Real-world learning tasks often encounter uncertainty due to covariate shift and noisy or inconsistent labels. However, existing robust learning methods merge these effects into a single distributional uncertainty set. In this work, we introduce a novel structured credal learning framework that explicitly separates these two sources. Specifically, we derive geometric bounds on the total variation diameter of structured credal sets and demonstrate how this quantity decomposes into contributions from covariate shift and expected label disagreement. This decomposition reveals a gating effect: covariate modulates how much label disagreement contributes to the joint uncertainty, such that seemingly benign covariate shifts can substantially increase the effective uncertainty.
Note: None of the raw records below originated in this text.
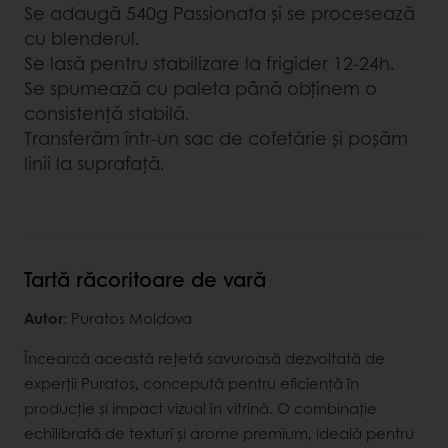
Se adaugă 540g Passionata și se procesează
cu blenderul.
Se lasă pentru stabilizare la frigider 12-24h.
Se spumează cu paleta până obținem o
consistență stabilă.
Transferăm într-un sac de cofetărie și poșăm
linii la suprafață.
Tartă răcoritoare de vară
Autor
: Puratos Moldova
Încearcă această rețetă savuroasă dezvoltată de
experții Puratos, concepută pentru eficiență în
producție și impact vizual în vitrină. O combinație
echilibrată de texturi și arome premium, ideală pentru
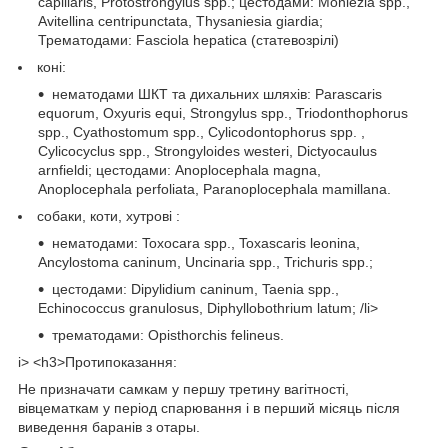
capillaris, Protostrongylus spp.; цестодами: Moniezia spp.,
Avitellina centripunctata, Thysaniesia giardia;
Трематодами: Fasciola hepatica (статевозрілі)
коні:
нематодами ШКТ та дихальних шляхів: Parascaris
equorum, Oxyuris equi, Strongylus spp., Triodonthophorus
spp., Cyathostomum spp., Cylicodontophorus spp. ,
Cylicocyclus spp., Strongyloides westeri, Dictyocaulus
arnfieldi; цестодами: Anoplocephala magna,
Anoplocephala perfoliata, Paranoplocephala mamillana.
собаки, коти, хутрові :
нематодами: Toxocara spp., Toxascaris leonina,
Ancylostoma caninum, Uncinaria spp., Trichuris spp.;
цестодами: Dipylidium caninum, Taenia spp.,
Echinococcus granulosus, Diphyllobothrium latum; /li>
трематодами: Opisthorchis felineus.
i> <h3>Протипоказання:
Не призначати самкам у першу третину вагітності,
вівцематкам у період спарювання і в перший місяць після
виведення баранів з отары.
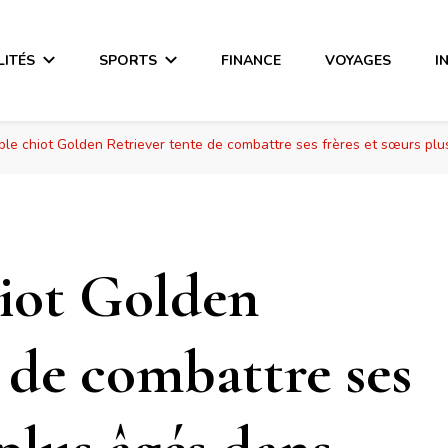
LITÉS
SPORTS
FINANCE
VOYAGES
I
le chiot Golden Retriever tente de combattre ses frères et sœurs pl
iot Golden
 de combattre ses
We also establish finite-sample concentration bounds in a fixed covariate regime and demonstrate that this quantity can be efficiently estimated. Lastly, we show that robust optimization over these structured credal sets reduces to a tractable discrete min-max problem, avoiding ad-hoc robustness parameters. Overall, our approach provides a principled and practical foundation for robust learning under combined covariate and label mechanism ambiguity.
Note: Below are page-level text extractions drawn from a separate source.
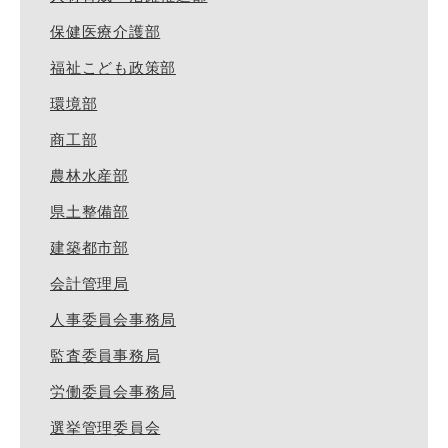
保健医療介護部
福祉こども政策部
環境部
商工部
農林水産部
県土整備部
建築都市部
会計管理局
人事委員会事務局
監査委員事務局
労働委員会事務局
選挙管理委員会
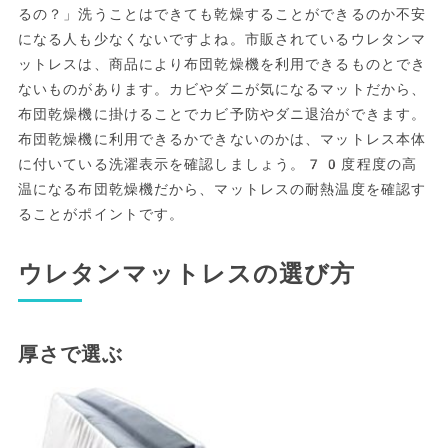
るの？」洗うことはできても乾燥することができるのか不安
になる人も少なくないですよね。市販されているウレタンマ
ットレスは、商品により布団乾燥機を利用できるものとでき
ないものがあります。カビやダニが気になるマットだから、
布団乾燥機に掛けることでカビ予防やダニ退治ができます。
布団乾燥機に利用できるかできないのかは、マットレス本体
に付いている洗濯表示を確認しましょう。70度程度の高
温になる布団乾燥機だから、マットレスの耐熱温度を確認す
ることがポイントです。
ウレタンマットレスの選び方
厚さで選ぶ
翻译：现实世界中的学习任务常因协变量偏移及噪声或不一致标签而面临不确定性。然而，现有的鲁棒学习方法将这两种影响合并为单一分布不确定性集。本文提出一种新颖的结构化置信学习框架，明确分离这两种不确定性来源。具体而言，我们推导了结构化置信集在总变差直径上的几何界，并证明该量如何分解为协变量偏移与期望标签分歧的贡献。该分解揭示了一种门控效应：协变量调节标签分歧对联合不确定性的贡献程度，使得看似良性的协变量偏移可能显著增加有效不确定性。我们还在固定协变量机制下建立了有限样本集中界，并证明该量可被高效估计。最后，我们证明在这些结构化置信集上的鲁棒优化可简化为一个易处理的离散极小极大问题，从而避免临时设定的鲁棒性参数。总体而言，我们的方法为协变量与标签机制双重模糊下的鲁棒学习提供了原则性且实用的理论基础。